Editing an English language document

After being selected as the new editorial assistant, I was both elated to have a larger role in Ooligan Press and apprehensive of the mistakes that lie ahead. And while I am still thrilled to be an editor, I can’t seem to rid myself of the ever-present anxiety and fear. They’re like that relative you can’t get away from at a family function who leeches onto you because they think you’re peas in a pod when in reality you have nothing in common—you just can’t shake them no matter how hard you try. (Or is this just me?) So instead of putting up a front and acting like I know everything about copyediting, I’m just going to be honest: I do not have all the answers when it comes to editing blog posts. (This is the part when you gasp in disbelief and disappointment.) But my floaters and I will work our hardest to edit posts with a light hand and preserve the voice, the originality, and the integrity of authors and their writing. My job is to make these posts as close to the author’s vision as possible.
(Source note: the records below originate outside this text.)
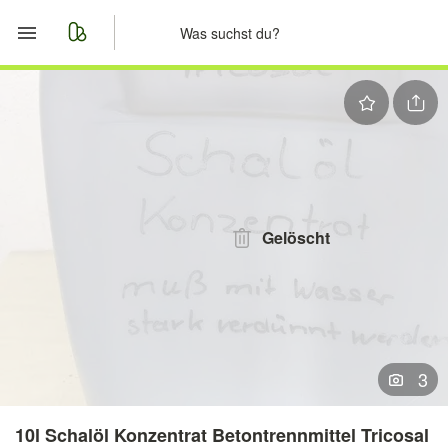
Start
Merkliste
Nachrichten
Anzeige aufgeben
Gelöscht
3
10l Schalöl Konzentrat Betontrennmittel Tricosal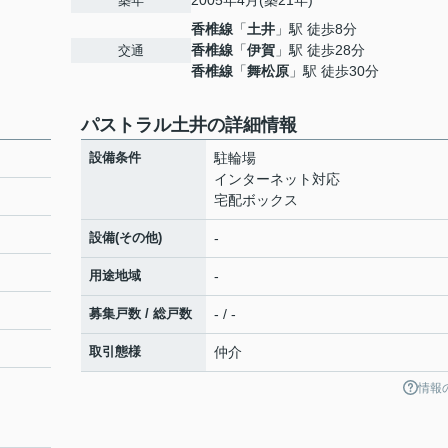
2005年4月(築21年)
築年
香椎線
「
土井
」駅 徒歩8分
香椎線
「
伊賀
」駅 徒歩28分
交通
香椎線
「
舞松原
」駅 徒歩30分
パストラル土井の詳細情報
設備条件
駐輪場
インターネット対応
宅配ボックス
設備(その他)
-
用途地域
-
募集戸数 / 総戸数
- / -
取引態様
仲介
情報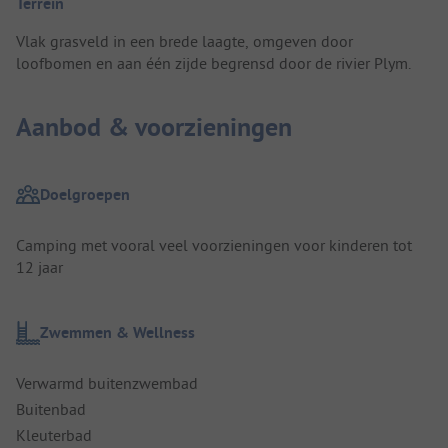
Terrein
Vlak grasveld in een brede laagte, omgeven door
loofbomen en aan één zijde begrensd door de rivier Plym.
Aanbod & voorzieningen
Doelgroepen
Camping met vooral veel voorzieningen voor kinderen tot
12 jaar
Zwemmen & Wellness
Verwarmd buitenzwembad
Buitenbad
Kleuterbad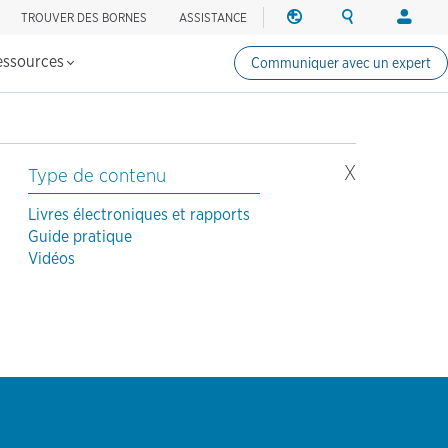
TROUVER DES BORNES
ASSISTANCE
RÉGION
RECHERCHE
OUVRIR
es bornes de recharge
Changer la région
Search ChargePo
Votre co
UNE
SESSIO
essources
Communiquer avec un expert
Amérique du Nord
Conducte
Canada (english)
Ouvrir un
Canada (français canadi
Créer un
United States (english)
X
Type de contenu
Propriéta
Ouvrir un
Livres électroniques et rapports
Guide pratique
Partenair
Vidéos
ChargePo
ChargePoi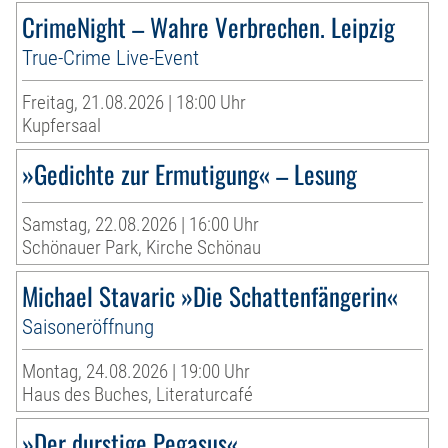
CrimeNight – Wahre Verbrechen. Leipzig
True-Crime Live-Event
Freitag, 21.08.2026 | 18:00 Uhr
Kupfersaal
»Gedichte zur Ermutigung« – Lesung
Samstag, 22.08.2026 | 16:00 Uhr
Schönauer Park, Kirche Schönau
Michael Stavaric »Die Schattenfängerin«
Saisoneröffnung
Montag, 24.08.2026 | 19:00 Uhr
Haus des Buches, Literaturcafé
»Der durstige Pegasus«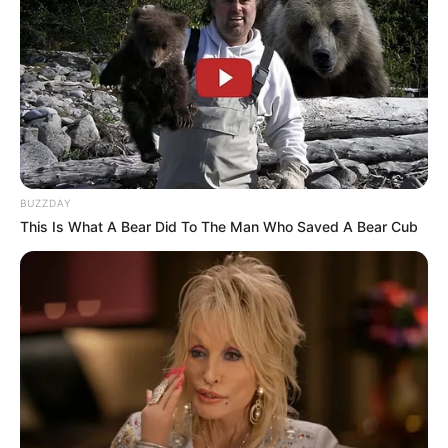
BUZZDAY
This Is What A Bear Did To The Man Who Saved A Bear Cub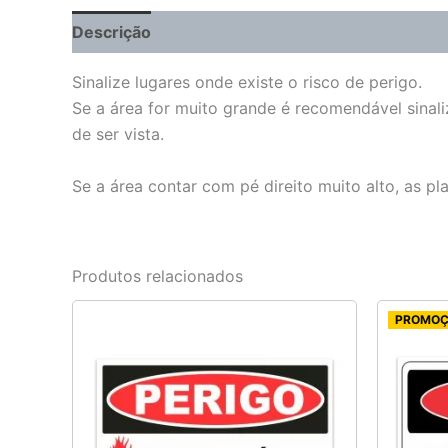
Descrição
Informação adicional
Sinalize lugares onde existe o risco de perigo.
Se a área for muito grande é recomendável sinali
de ser vista.
Se a área contar com pé direito muito alto, as p
Produtos relacionados
PROMO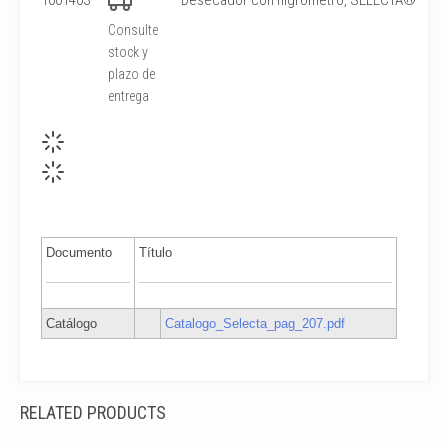
1001403
Desecador con higrómetro, SELECTA®
Consulte
stock y
plazo de
entrega
Documento
Título
Catálogo
Catalogo_Selecta_pag_207.pdf
RELATED PRODUCTS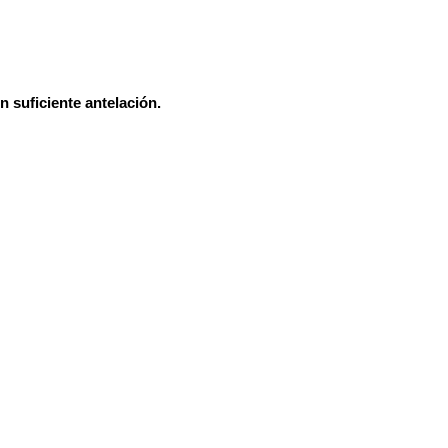
 suficiente antelación.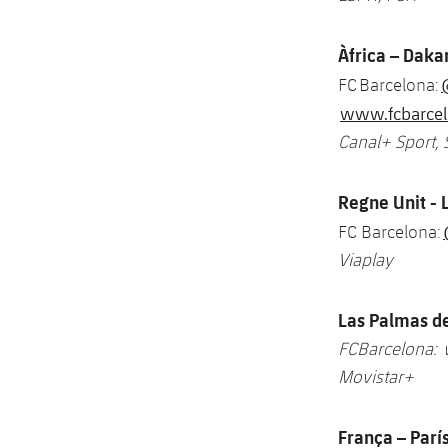
Àfrica – Daka
FC Barcelona:
www.fcbarcel
Canal+ Sport,
Regne Unit - 
FC Barcelona:
Viaplay
Las Palmas de
FCBarcelona:
Movistar+
França – Parí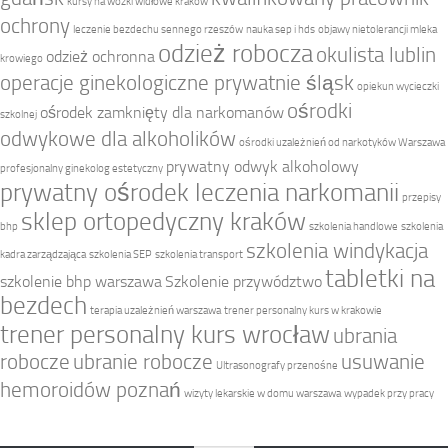
kursy na wózki widłowe kraków
ochrony
leczenie bezdechu sennego rzeszów
nauka sep i hds
objawy nietolerancji mleka
odzież robocza
okulista lublin
odzież ochronna
krowiego
operacje ginekologiczne prywatnie śląsk
opiekun wycieczki
ośrodki
ośrodek zamknięty dla narkomanów
szkolnej
odwykowe dla alkoholików
ośrodki uzależnień od narkotyków Warszawa
prywatny odwyk alkoholowy
profesjonalny ginekolog estetyczny
prywatny ośrodek leczenia narkomanii
przepisy
sklep ortopedyczny kraków
bhp
szkolenia handlowe
szkolenia
szkolenia windykacja
kadra zarządzająca
szkolenia SEP
szkolenia transport
tabletki na
szkolenie bhp warszawa
Szkolenie przywództwo
bezdech
terapia uzależnień warszawa
trener personalny kurs w krakowie
trener personalny kurs wrocław
ubrania
robocze
ubranie robocze
usuwanie
Ultrasonografy przenośne
hemoroidów poznań
wizyty lekarskie w domu warszawa
wypadek przy pracy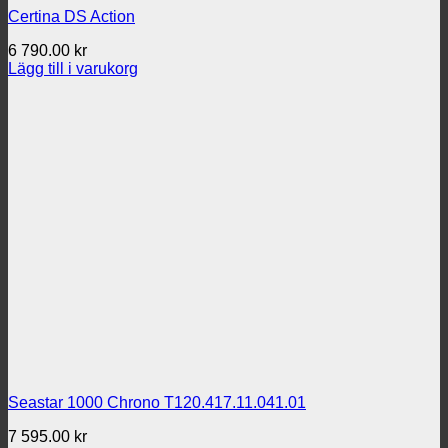
Certina DS Action
6 790.00
kr
Lägg till i varukorg
Seastar 1000 Chrono T120.417.11.041.01
7 595.00
kr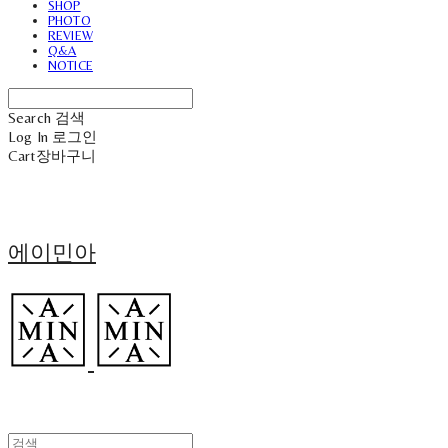
SHOP
PHOTO
REVIEW
Q&A
NOTICE
Search
검색
Log In
로그인
Cart
장바구니
에이민아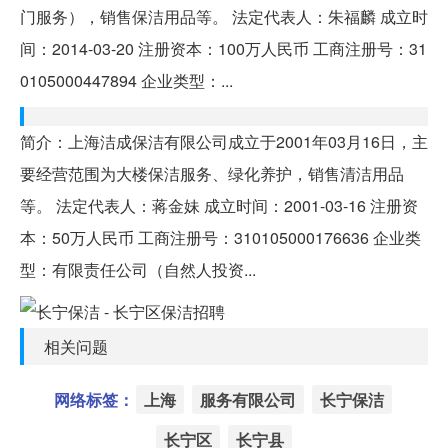
门服务），销售保洁用品等。 法定代表人：朱福麟 成立时
间：2014-03-20 注册资本：100万人民币 工商注册号：31
0105000447894 企业类型：...
简介：上海洁成保洁有限公司成立于2001年03月16日，主
要经营范围为大楼保洁服务、绿化养护，销售清洁用品
等。 法定代表人：蒋金妹 成立时间：2001-03-16 注册资
本：50万人民币 工商注册号：310105000176636 企业类
型：有限责任公司（自然人投资...
相关问题
网络标签：
上海
服务有限公司
长宁保洁
长宁区
长宁县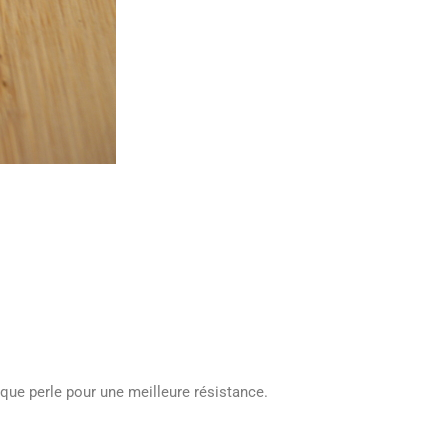
haque perle pour une meilleure résistance.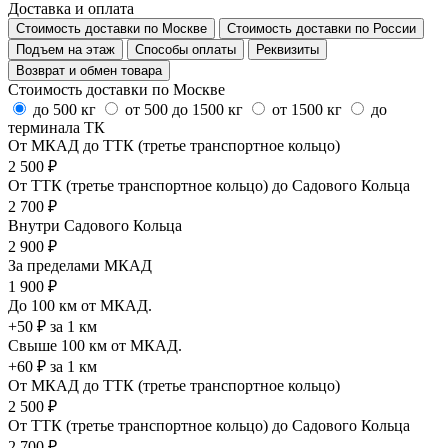
Доставка и оплата
Стоимость доставки по Москве
Стоимость доставки по России
Подъем на этаж
Способы оплаты
Реквизиты
Возврат и обмен товара
Стоимость доставки по Москве
до 500 кг
от 500 до 1500 кг
от 1500 кг
до
терминала ТК
От МКАД до ТТК (третье транспортное кольцо)
2 500 ₽
От ТТК (третье транспортное кольцо) до Садового Кольца
2 700 ₽
Внутри Садового Кольца
2 900 ₽
За пределами МКАД
1 900 ₽
До 100 км от МКАД.
+50 ₽ за 1 км
Свыше 100 км от МКАД.
+60 ₽ за 1 км
От МКАД до ТТК (третье транспортное кольцо)
2 500 ₽
От ТТК (третье транспортное кольцо) до Садового Кольца
2 700 ₽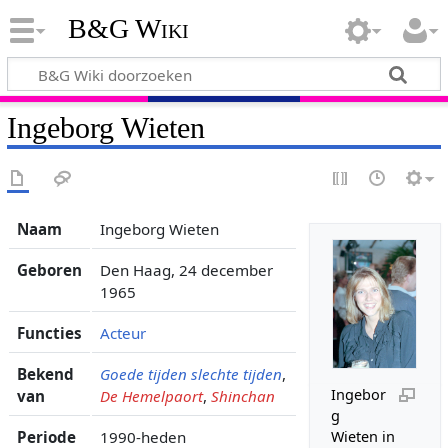
B&G Wiki
Ingeborg Wieten
Naam
Ingeborg Wieten
Geboren
Den Haag, 24 december
1965
Functies
Acteur
Bekend
Goede tijden slechte tijden
,
Ingebor
van
De Hemelpaort
,
Shinchan
g
Periode
1990-heden
Wieten in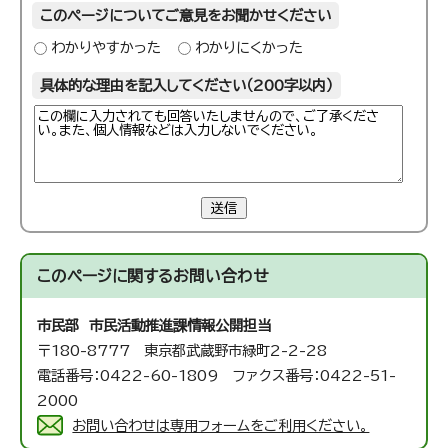
このページについてご意見をお聞かせください
わかりやすかった
わかりにくかった
具体的な理由を記入してください（200字以内）
送信
このページに関する
お問い合わせ
市民部 市民活動推進課
情報公開担当
〒180-8777 東京都武蔵野市緑町2-2-28
電話番号：0422-60-1809 ファクス番号：0422-51-
2000
お問い合わせは専用フォームをご利用ください。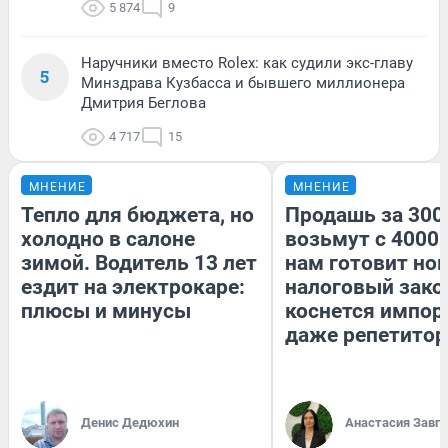
5 874
9
Наручники вместо Rolex: как судили экс-главу
5
Минздрава Кузбасса и бывшего миллионера
Дмитрия Беглова
4 717
15
МНЕНИЕ
МНЕНИЕ
Тепло для бюджета, но
Продашь за 3000
холодно в салоне
возьмут с 4000.
зимой. Водитель 13 лет
нам готовит но
ездит на электрокаре:
налоговый зако
плюсы и минусы
коснется импор
даже репетитор
Денис Дедюхин
Анастасия Завг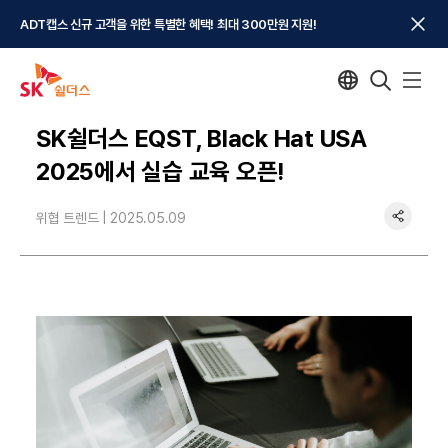
ADT캡스 신규 고객을 위한 특별한 혜택! 최대 300만원 지원!
SK쉴더스 EQST, Black Hat USA
2025에서 실습 교육 오픈!
위협 트렌드 |
2025.05.09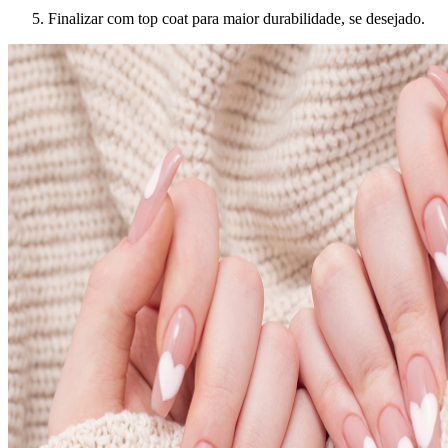
Finalizar com top coat para maior durabilidade, se desejado.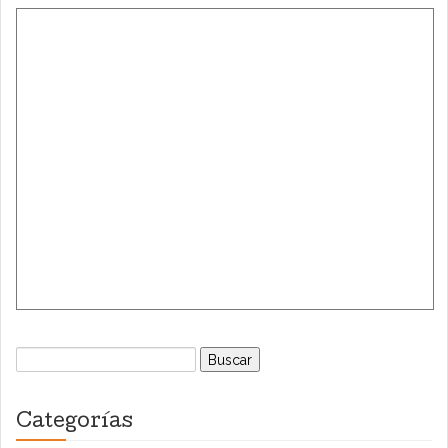
Buscar:
Categorías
I’ve said it before, and it bears repeating now: The blog editing process is a conversation. An author’s job ends once their post is published on the Ooligan blog, but until then, the revisions can be contested and any concerns can still be addressed. Authors may recall receiving a formulaic email stating they have twenty-four hours to review any changes to their post, and I encourage everyone to do so. I would write a more heartfelt notification, but let’s be honest, there are only so many ways you can say time’s almost up; regardless, I strongly recommend (a.k.a. demand) that authors fight the urge to immediately delete the routine notification and review their revised blog posts instead. The more eyes that examine a post the better.

Like I said, I’m not perfect. A mistake may slip through the cracks time and again. Every book has a typo and occasionally so will a blog post, but authors can be another preventative measure in spotting a pesky misplaced comma, misspelled name, or questionable colon. One less error in a post is one less thing for me to ruminate over endlessly—and I’m sure authors would enjoy an error-free blog post. In the words of a past Ooligan editor:

It’s easy to be hard on ourselves, but forgiveness and compassion toward our own mistakes is a challenge worth striving toward. (Is this just an editor thing? We tend to beat ourselves up over the tiniest details—a typo or two is a fraction of a percent of an entire book, but it’s enough to ruin an editor’s entire month.)

So with a little help, understanding, and communication, I can say goodbye to grammar-induced anxiety, and fellow Oolies can rest assured that their writing will be better than they left it.

Goodbye distant relative whose affinity I don’t reciprocate, maybe I’ll see you at the next major holiday. Fingers crossed I’m out of the country . . .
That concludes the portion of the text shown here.